Within the realm of my own experience, I’ve travelled within rural Alaska and the subsistence hunting community. The subsistence community is a mixture of Native subsistence hunters living in what you could consider a traditional community as well as non-Native “bush dwellers” who live at least a partially subsistence hunter/trapper lifestyle. Without a doubt the single most common rifle I’ve found in the Native communities is the Mini 14 in .223/ 5.56 NATO. In fact, in several villages the stainless Mini 14 was the only centerfire rifle I’ve seen. None of the rifles in those villages were equipped with a scope. In the typical village store the only rifle for sale was a Mini 14 equipped as well as 55gr FMJ ammunition being the only available cartridge. While that is certainly not a choice I would make, the meat racks in the village were full of caribou so apparently it works despite what I might think.

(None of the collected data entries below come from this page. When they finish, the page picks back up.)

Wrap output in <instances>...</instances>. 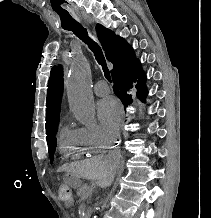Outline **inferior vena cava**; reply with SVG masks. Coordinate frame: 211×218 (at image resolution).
<instances>
[{
    "mask_svg": "<svg viewBox=\"0 0 211 218\" xmlns=\"http://www.w3.org/2000/svg\"><path fill=\"white\" fill-rule=\"evenodd\" d=\"M119 154L118 152H114V154H109L108 158H112V160H115V158H118ZM113 178H109L108 182H106L105 186H110L112 184Z\"/></svg>",
    "mask_w": 211,
    "mask_h": 218,
    "instance_id": "obj_1",
    "label": "inferior vena cava"
}]
</instances>
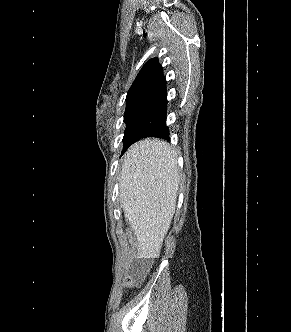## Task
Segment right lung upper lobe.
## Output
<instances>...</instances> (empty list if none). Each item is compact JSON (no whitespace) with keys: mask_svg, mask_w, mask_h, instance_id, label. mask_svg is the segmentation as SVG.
<instances>
[{"mask_svg":"<svg viewBox=\"0 0 291 332\" xmlns=\"http://www.w3.org/2000/svg\"><path fill=\"white\" fill-rule=\"evenodd\" d=\"M166 80L163 75V68L158 58L147 61L138 73L130 87L126 99L135 97H148L155 91L165 86Z\"/></svg>","mask_w":291,"mask_h":332,"instance_id":"right-lung-upper-lobe-1","label":"right lung upper lobe"}]
</instances>
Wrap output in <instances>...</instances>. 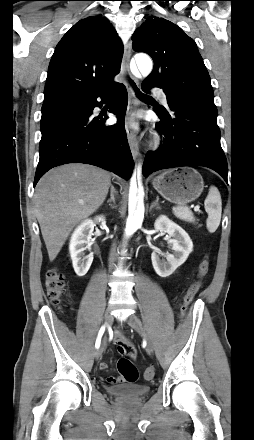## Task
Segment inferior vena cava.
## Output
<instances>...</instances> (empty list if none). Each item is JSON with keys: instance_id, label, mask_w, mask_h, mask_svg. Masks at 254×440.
I'll return each mask as SVG.
<instances>
[{"instance_id": "602c4592", "label": "inferior vena cava", "mask_w": 254, "mask_h": 440, "mask_svg": "<svg viewBox=\"0 0 254 440\" xmlns=\"http://www.w3.org/2000/svg\"><path fill=\"white\" fill-rule=\"evenodd\" d=\"M115 251L116 247L115 244L112 245L110 256H109V267L112 268L115 262Z\"/></svg>"}]
</instances>
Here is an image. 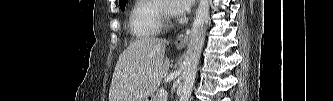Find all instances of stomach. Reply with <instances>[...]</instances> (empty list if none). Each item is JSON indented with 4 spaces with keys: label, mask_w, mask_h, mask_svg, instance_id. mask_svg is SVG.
Instances as JSON below:
<instances>
[{
    "label": "stomach",
    "mask_w": 333,
    "mask_h": 101,
    "mask_svg": "<svg viewBox=\"0 0 333 101\" xmlns=\"http://www.w3.org/2000/svg\"><path fill=\"white\" fill-rule=\"evenodd\" d=\"M146 101H150V99L148 98Z\"/></svg>",
    "instance_id": "stomach-1"
}]
</instances>
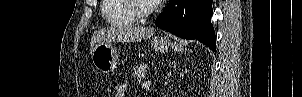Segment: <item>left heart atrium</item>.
<instances>
[{
	"mask_svg": "<svg viewBox=\"0 0 302 97\" xmlns=\"http://www.w3.org/2000/svg\"><path fill=\"white\" fill-rule=\"evenodd\" d=\"M150 4H159L162 0H147Z\"/></svg>",
	"mask_w": 302,
	"mask_h": 97,
	"instance_id": "obj_1",
	"label": "left heart atrium"
}]
</instances>
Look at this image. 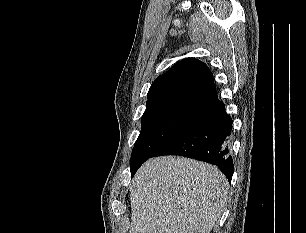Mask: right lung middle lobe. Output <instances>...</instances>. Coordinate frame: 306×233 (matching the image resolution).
<instances>
[{"label":"right lung middle lobe","instance_id":"1","mask_svg":"<svg viewBox=\"0 0 306 233\" xmlns=\"http://www.w3.org/2000/svg\"><path fill=\"white\" fill-rule=\"evenodd\" d=\"M203 109L185 101H161L147 105L141 118L142 129L131 154V172L137 170Z\"/></svg>","mask_w":306,"mask_h":233}]
</instances>
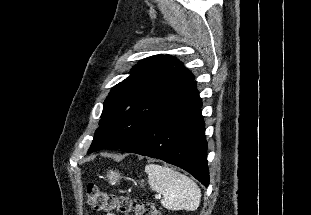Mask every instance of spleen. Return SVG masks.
Here are the masks:
<instances>
[{
  "mask_svg": "<svg viewBox=\"0 0 311 215\" xmlns=\"http://www.w3.org/2000/svg\"><path fill=\"white\" fill-rule=\"evenodd\" d=\"M152 190L163 195L161 204L168 210L194 211L199 207L201 190L188 176L166 166L145 167Z\"/></svg>",
  "mask_w": 311,
  "mask_h": 215,
  "instance_id": "1",
  "label": "spleen"
}]
</instances>
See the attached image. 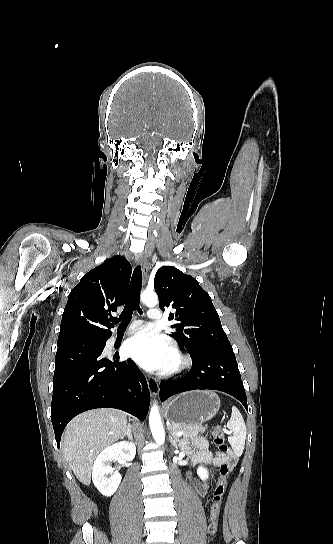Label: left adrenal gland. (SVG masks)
I'll return each mask as SVG.
<instances>
[{"label":"left adrenal gland","instance_id":"left-adrenal-gland-1","mask_svg":"<svg viewBox=\"0 0 333 544\" xmlns=\"http://www.w3.org/2000/svg\"><path fill=\"white\" fill-rule=\"evenodd\" d=\"M169 439H170V442L172 443V445L177 448L178 447V445H177L178 437L173 432H170Z\"/></svg>","mask_w":333,"mask_h":544}]
</instances>
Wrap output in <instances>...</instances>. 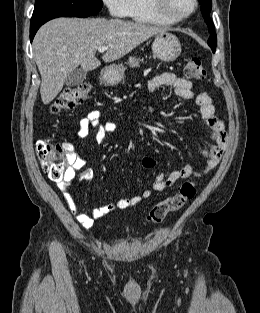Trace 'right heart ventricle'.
<instances>
[{"mask_svg":"<svg viewBox=\"0 0 260 313\" xmlns=\"http://www.w3.org/2000/svg\"><path fill=\"white\" fill-rule=\"evenodd\" d=\"M127 16L138 23L153 25L170 24L155 13L152 7V0H128Z\"/></svg>","mask_w":260,"mask_h":313,"instance_id":"right-heart-ventricle-1","label":"right heart ventricle"}]
</instances>
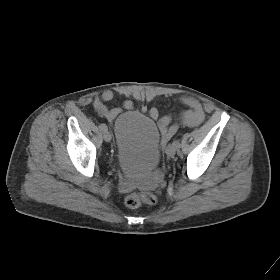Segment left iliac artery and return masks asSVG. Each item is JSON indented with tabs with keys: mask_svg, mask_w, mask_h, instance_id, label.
<instances>
[{
	"mask_svg": "<svg viewBox=\"0 0 280 280\" xmlns=\"http://www.w3.org/2000/svg\"><path fill=\"white\" fill-rule=\"evenodd\" d=\"M172 145H173L174 147H176V148H179V147H180V143H179V141H177V140L173 141Z\"/></svg>",
	"mask_w": 280,
	"mask_h": 280,
	"instance_id": "left-iliac-artery-1",
	"label": "left iliac artery"
}]
</instances>
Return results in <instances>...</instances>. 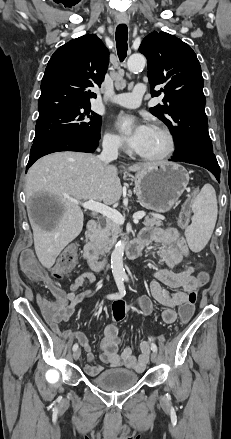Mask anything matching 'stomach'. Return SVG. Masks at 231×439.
Instances as JSON below:
<instances>
[{"label":"stomach","mask_w":231,"mask_h":439,"mask_svg":"<svg viewBox=\"0 0 231 439\" xmlns=\"http://www.w3.org/2000/svg\"><path fill=\"white\" fill-rule=\"evenodd\" d=\"M134 181V190L141 205L165 213L186 190L189 175L179 164L162 162L137 172Z\"/></svg>","instance_id":"1"}]
</instances>
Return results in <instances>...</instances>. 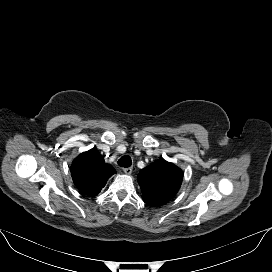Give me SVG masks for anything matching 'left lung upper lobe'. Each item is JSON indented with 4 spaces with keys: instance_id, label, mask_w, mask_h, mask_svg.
Segmentation results:
<instances>
[{
    "instance_id": "1",
    "label": "left lung upper lobe",
    "mask_w": 272,
    "mask_h": 272,
    "mask_svg": "<svg viewBox=\"0 0 272 272\" xmlns=\"http://www.w3.org/2000/svg\"><path fill=\"white\" fill-rule=\"evenodd\" d=\"M182 178V171L173 163L165 160L153 162L138 175L144 202L150 206L167 203L178 192Z\"/></svg>"
}]
</instances>
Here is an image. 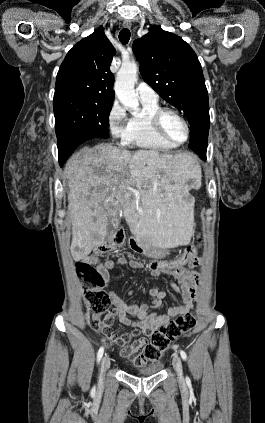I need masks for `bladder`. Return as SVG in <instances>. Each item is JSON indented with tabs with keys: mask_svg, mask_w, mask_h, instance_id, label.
<instances>
[{
	"mask_svg": "<svg viewBox=\"0 0 265 423\" xmlns=\"http://www.w3.org/2000/svg\"><path fill=\"white\" fill-rule=\"evenodd\" d=\"M161 367V364H156L145 368L135 369L133 370V373L140 376H150L157 374L161 370Z\"/></svg>",
	"mask_w": 265,
	"mask_h": 423,
	"instance_id": "bladder-1",
	"label": "bladder"
}]
</instances>
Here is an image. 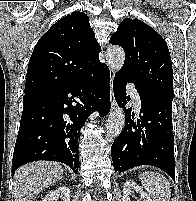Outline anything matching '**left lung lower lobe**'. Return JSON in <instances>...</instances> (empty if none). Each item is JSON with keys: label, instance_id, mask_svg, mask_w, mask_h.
I'll use <instances>...</instances> for the list:
<instances>
[{"label": "left lung lower lobe", "instance_id": "obj_1", "mask_svg": "<svg viewBox=\"0 0 196 201\" xmlns=\"http://www.w3.org/2000/svg\"><path fill=\"white\" fill-rule=\"evenodd\" d=\"M127 83L134 82L121 74L115 75L114 96L121 107L129 100L126 97ZM135 87L140 95L142 115L136 120L131 108L125 110V127L111 147L115 172L120 174L135 166L152 165L175 180L172 99L136 84Z\"/></svg>", "mask_w": 196, "mask_h": 201}]
</instances>
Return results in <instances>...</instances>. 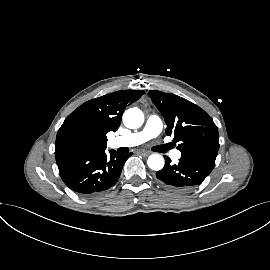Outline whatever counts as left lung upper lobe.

Other weapons were almost exclusively 10/22 rifles and Remington 870 shotguns sold in those same village stores. Without exception every one I examined was battered beyond belief.
I’ve seen and heard a tremendous number of stories about those hunters and their marginal rifles and I've seen taken game that includes everything up to grizzly and polar bear. I remember seeing one picture of an 11 year old girl with her Dad’s Mini 14 and one very dead polar bear and I couldn’t help be think that my .375 might just be superfluous after all. I’d hate to think of the outcome if that’d gone wrong though since it was a single shot at 20 feet through the brain that did the trick. I don’t know what makes the smaller calibers so prevalent among the subsistence users but one thing is certain- they know how to make them work for them.
After some time among subsistenece hunters my thoughts on appropriate weapons has changed somewhat as has my view on the tactics of subsistence hunting. When one looks at the subsistence hunting community, it's more that weapons that make up the package that yields so much success. That'll be the topic for a different day however.